Can’t I have two babies?

Ever since I got pregnant with baby #2 four months ago, I’ve gotten hints of what’s to come for my first baby: Immediate move to “big girl” status on or around June 3, 2011, even though she’ll only be 23 months old. That thought makes me really, really sad.

The crazy thing about toddlers is they seem so much like little kids, but they still have so much baby in them, too. I really think that’s as it should be, and I really want to hold on to that for Q as long as she needs it, regardless of this impending other little person who just happens to be her sibling.

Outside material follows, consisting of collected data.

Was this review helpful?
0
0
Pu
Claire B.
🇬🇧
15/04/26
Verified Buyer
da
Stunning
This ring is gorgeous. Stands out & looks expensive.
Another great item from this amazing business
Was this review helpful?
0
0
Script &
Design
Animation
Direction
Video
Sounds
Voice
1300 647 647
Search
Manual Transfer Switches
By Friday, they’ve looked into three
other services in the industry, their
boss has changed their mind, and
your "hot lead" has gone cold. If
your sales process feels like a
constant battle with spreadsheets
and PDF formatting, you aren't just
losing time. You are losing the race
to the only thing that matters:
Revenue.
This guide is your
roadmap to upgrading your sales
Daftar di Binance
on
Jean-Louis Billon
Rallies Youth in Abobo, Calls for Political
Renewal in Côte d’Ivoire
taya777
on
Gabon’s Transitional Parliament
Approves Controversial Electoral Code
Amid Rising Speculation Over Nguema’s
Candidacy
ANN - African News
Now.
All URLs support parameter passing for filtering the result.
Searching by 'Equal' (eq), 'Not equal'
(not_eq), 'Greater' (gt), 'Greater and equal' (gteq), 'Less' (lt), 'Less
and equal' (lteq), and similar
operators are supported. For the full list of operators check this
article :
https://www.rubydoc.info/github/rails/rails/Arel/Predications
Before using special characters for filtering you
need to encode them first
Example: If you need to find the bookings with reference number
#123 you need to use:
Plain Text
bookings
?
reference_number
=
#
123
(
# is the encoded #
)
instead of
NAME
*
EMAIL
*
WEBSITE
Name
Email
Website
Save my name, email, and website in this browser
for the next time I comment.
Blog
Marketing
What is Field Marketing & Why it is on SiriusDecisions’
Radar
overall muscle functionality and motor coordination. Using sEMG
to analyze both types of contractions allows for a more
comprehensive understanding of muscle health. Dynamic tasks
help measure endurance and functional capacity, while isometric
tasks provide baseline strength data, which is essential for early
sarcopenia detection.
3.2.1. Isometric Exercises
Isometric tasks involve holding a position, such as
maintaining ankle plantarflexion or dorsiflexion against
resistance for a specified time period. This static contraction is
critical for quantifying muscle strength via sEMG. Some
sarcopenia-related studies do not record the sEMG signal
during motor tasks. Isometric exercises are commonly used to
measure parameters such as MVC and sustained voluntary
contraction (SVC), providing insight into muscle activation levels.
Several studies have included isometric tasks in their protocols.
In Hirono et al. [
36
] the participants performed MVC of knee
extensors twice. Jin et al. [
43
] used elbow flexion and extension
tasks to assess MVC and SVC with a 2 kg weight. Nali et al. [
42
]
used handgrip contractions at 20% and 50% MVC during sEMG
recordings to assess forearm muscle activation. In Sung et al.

Every time someone finds out about my pregnancy, they start talking to Quinn about how she’s a big girl, and talking to me about potty training, weaning and the like. It’s kind of funny that this upsets me, as Quinn only nurses like once a week these days and has been using her potty occasionally for like six months. The difference to me is that she got to those places on her own, based on her needs and interests and my assessment of her ability. I really want to maintain that same progression into the future (veteran moms: Am I as delusional as I was two years ago when I thought my future baby would sleep easily with a swaddle and a head jiggle??).

I mean, I know that Quinn is going to have to grow up in many ways when her new sibling makes its appearance stateside, if for no other reason than I only have two arms and so much patience. But at the same time, there is a lot I can do with these arms and the patience I’ve acquired in the last 17 months.

I know she’ll be a big sister, but I’m hoping she’ll get to hold on to lots of her babyhood, too. Yes, she will sometimes have to wait for mama when I’m nursing the newborn. But I’m still planning to rock her and hold her before bed (if she’s still doing that on or around June 2, 2011).  I still want to hold her in my lap and sing to her. I still want to wear her around when she needs that. I still plan to call her a baby until she starts demanding I move her to “big girl” status in her most convincing big girl voice.